Scan the entries below and extract each line with the word "Diyanet" in it.

***** DATA IN THIS EXERCISE *****

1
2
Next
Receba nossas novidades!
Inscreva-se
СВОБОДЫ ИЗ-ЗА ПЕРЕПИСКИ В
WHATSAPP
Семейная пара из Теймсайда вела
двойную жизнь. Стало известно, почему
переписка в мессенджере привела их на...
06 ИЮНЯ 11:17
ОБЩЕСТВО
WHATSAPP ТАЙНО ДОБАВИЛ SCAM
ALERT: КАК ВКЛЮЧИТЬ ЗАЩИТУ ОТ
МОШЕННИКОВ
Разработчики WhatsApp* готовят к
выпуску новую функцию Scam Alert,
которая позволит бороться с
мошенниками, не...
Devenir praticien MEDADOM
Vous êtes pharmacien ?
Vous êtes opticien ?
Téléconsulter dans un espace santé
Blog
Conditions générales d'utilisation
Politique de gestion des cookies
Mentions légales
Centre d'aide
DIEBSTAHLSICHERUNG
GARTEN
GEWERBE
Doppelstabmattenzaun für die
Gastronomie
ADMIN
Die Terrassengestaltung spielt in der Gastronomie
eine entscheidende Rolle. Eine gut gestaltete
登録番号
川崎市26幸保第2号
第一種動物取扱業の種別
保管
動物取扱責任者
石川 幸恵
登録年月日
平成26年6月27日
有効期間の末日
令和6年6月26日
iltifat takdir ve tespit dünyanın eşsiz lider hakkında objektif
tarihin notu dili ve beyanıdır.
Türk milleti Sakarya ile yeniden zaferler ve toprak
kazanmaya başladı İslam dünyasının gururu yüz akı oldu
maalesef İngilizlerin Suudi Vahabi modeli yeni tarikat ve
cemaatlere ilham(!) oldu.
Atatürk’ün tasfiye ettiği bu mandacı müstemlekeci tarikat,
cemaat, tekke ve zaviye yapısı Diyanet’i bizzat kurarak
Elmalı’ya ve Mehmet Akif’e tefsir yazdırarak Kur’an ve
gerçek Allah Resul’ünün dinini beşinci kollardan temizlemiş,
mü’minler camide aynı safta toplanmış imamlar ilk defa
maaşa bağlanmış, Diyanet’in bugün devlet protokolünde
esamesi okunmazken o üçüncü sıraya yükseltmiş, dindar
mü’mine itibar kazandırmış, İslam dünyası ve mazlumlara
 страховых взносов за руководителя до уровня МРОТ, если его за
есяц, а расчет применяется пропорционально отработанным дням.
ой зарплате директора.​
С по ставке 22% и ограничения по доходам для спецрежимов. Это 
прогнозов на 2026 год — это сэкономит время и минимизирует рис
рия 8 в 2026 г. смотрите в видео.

*****

- _RESPONSE TO THE EXERCISE_:
cemaat, tekke ve zaviye yapısı Diyanet’i bizzat kurarak
maaşa bağlanmış, Diyanet’in bugün devlet protokolünde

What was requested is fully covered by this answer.